Mientras los atacantes abrían fuego contra los fieles dentro la iglesia, otros hombres armados esperaban afuera para matar a los que intentaban huir.
Steven Omotayo, quien vive cerca de la iglesia, corrió al lugar al escuchar los disparos.
"Vi muchos cadáveres, tanto jóvenes como viejos, incluso niños", dijo a AP. "La gente entró y comenzó a disparar desde la puerta".
Dijo que la iglesia tiene tres entradas y se dijo que la entrada principal estaba cerrada, lo que dificultaba que muchos escaparan.
"Simplemente estaban disparando. Si ven a alguien tratando de escapar o ponerse de pie, simplemente le dispararán", contó. "Todos los que estaban de pie fueron bombardeados con balas".

El gobernador del estado de Ondo, Arakunrin Oluwarotimi Akeredolu, calificó el horror como un "ataque vil y satánico" que no debería permitirse que vuelva a ocurrir.
Imágenes impactantes de la escena muestran a los fieles de la iglesia tendidos en charcos de sangre mientras la gente a su alrededor llora.
El portavoz de la Iglesia católica en Nigeria, el reverendo Augustine Ikwu, dijo que el tiroteo había "devastado a la comunidad".
Ikwu dijo que el obispo y los sacerdotes de la parroquia sobrevivieron ilesos al ataque.

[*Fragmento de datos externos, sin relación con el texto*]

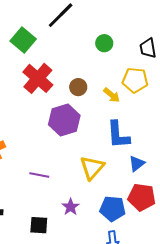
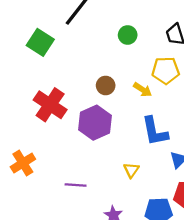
red cross: (38, 78) -> (50, 105), moved
yellow triangle: (92, 168) -> (131, 170), size x0.6

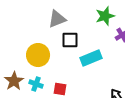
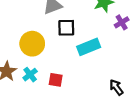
cyan cross: (36, 84) -> (30, 75), turned 32

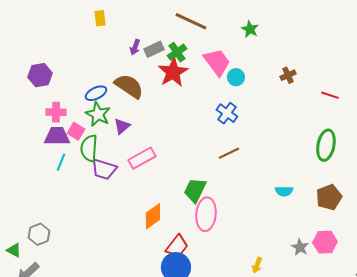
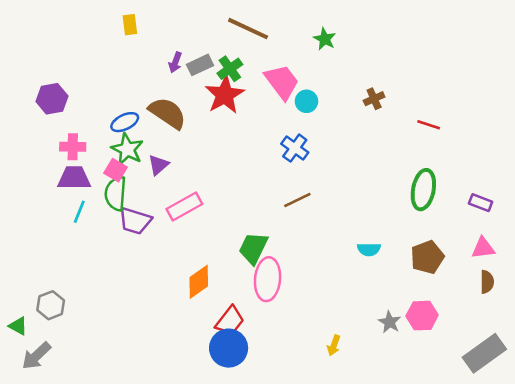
pink square: (76, 131) -> (116, 170), moved

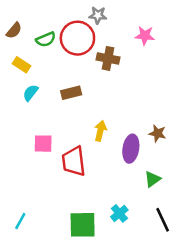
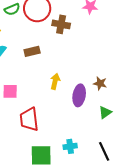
red trapezoid: (74, 161) -> (29, 119), moved
green triangle: (152, 179) -> (105, 112), moved
cyan cross: (119, 213) -> (70, 146), turned 32

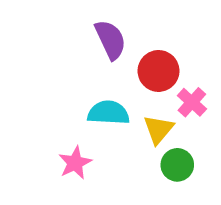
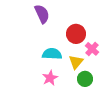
purple semicircle: (110, 40) -> (42, 14), moved
pink star: (75, 163) -> (50, 78), moved

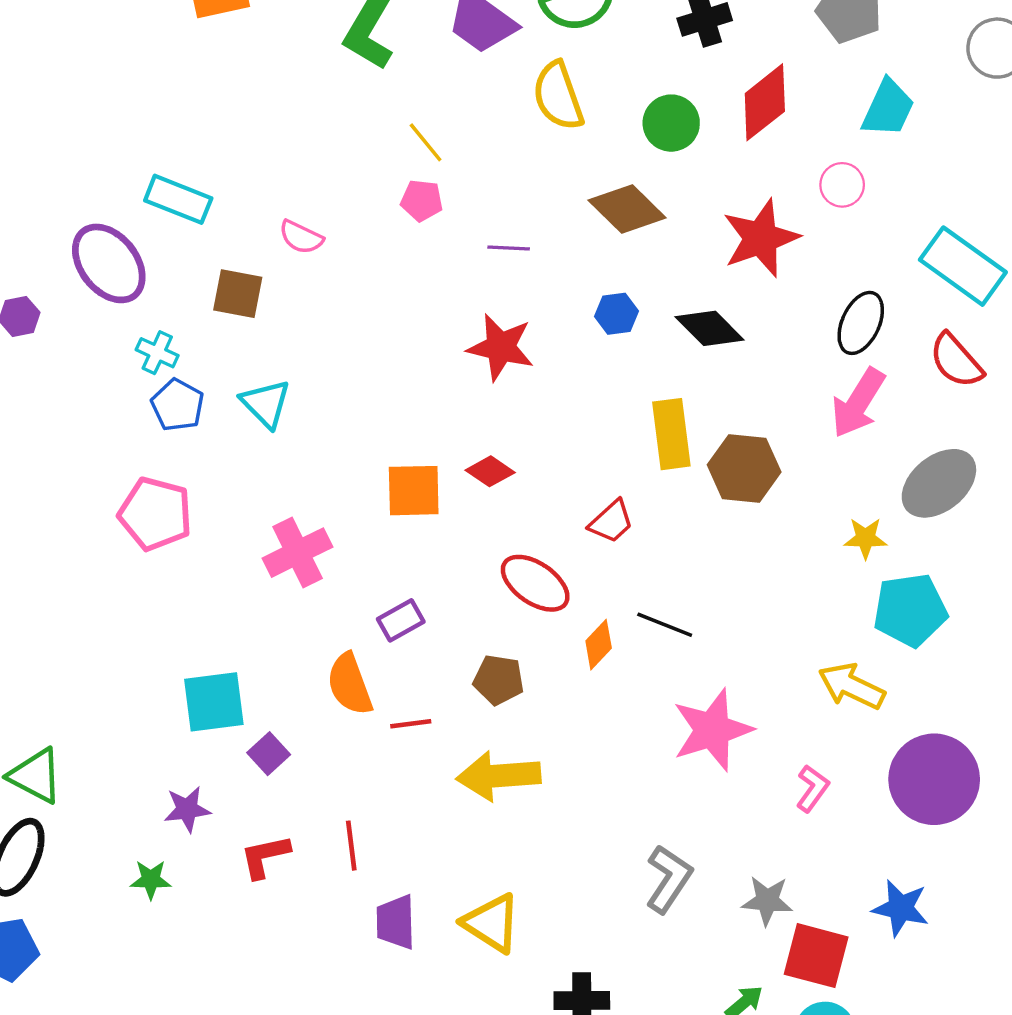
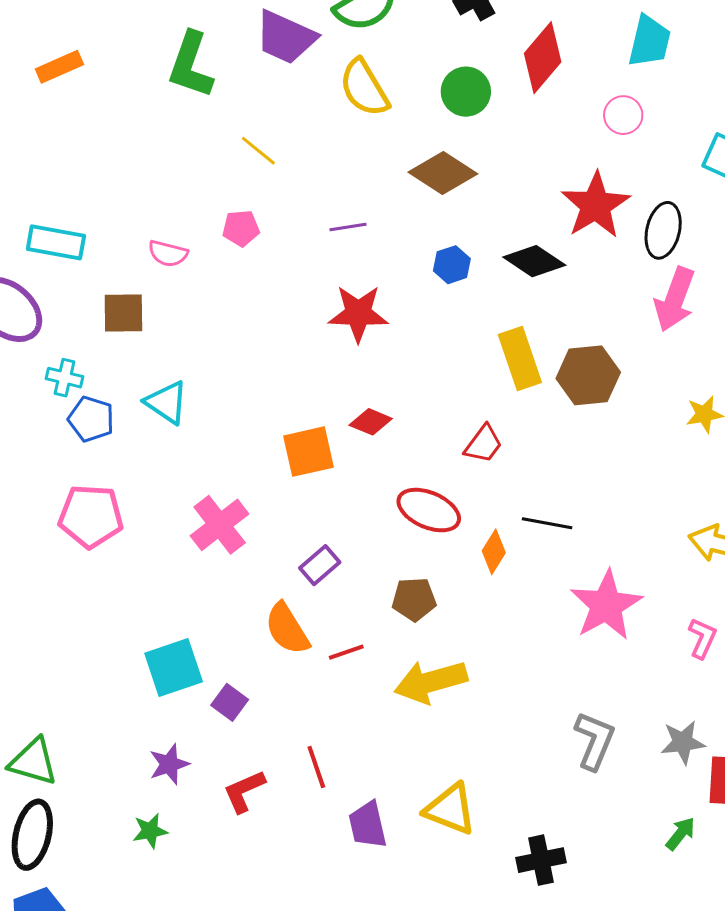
pink pentagon: (422, 200) -> (241, 228), moved
red star: (761, 238) -> (596, 205), moved

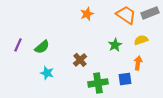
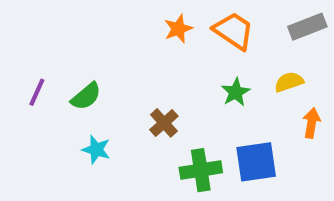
orange trapezoid: (126, 15) -> (234, 31), moved
orange arrow: (138, 63) -> (311, 123), moved
blue square: (125, 79) -> (256, 162), size x1.5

Un médico de un hospital en Owo dijo que al menos 50 cuerpos habían sido llevados a dos hospitales en la ciudad por el tiroteo.
El médico también pidió donaciones de sangre para tratar a los heridos.
"En un momento, incluso la sangre se agotó en nuestro banco de sangre y tuvimos que suplicar sangre", dijo el médico que habló bajo condición de anonimato porque no estaba autorizado a hablar con los periodistas.
"Incluso como médico, he atendido a un buen número de víctimas, pero lo que vi ayer fue mucho más allá de lo que había visto antes en mi vida y en la práctica", agregó.
El presidente Muhammadu Buhari condenó el ataque como algo "atroz".
"Pase lo que pase, este país nunca se rendirá ante la gente malvada y la oscuridad nunca vencerá a la luz", dijo.

Nigeria ha estado luchando contra una insurgencia islamista y las bandas armadas en el noroeste que llevan a cabo ataques y secuestros a cambio de rescate.
Pero los ataques en el suroeste de Nigeria son raros.
Adeyemi Olayemi, legisladora de Ondo, dijo que se creía que el tiroteo había sido perpetrado por terroristas de la etnia fulani, a los que a veces se hace referencia como "bandidos".
Olayemi dijo que el ataque probablemente fue una represalia por las recientes restricciones del gobierno estatal sobre el pastoreo en Ondo, incluso en los bosques donde los atacantes han llevado a cabo ataques.
"Este es un ataque de represalia para enviar un mensaje diabólico al gobernador", dijo el parlamentario.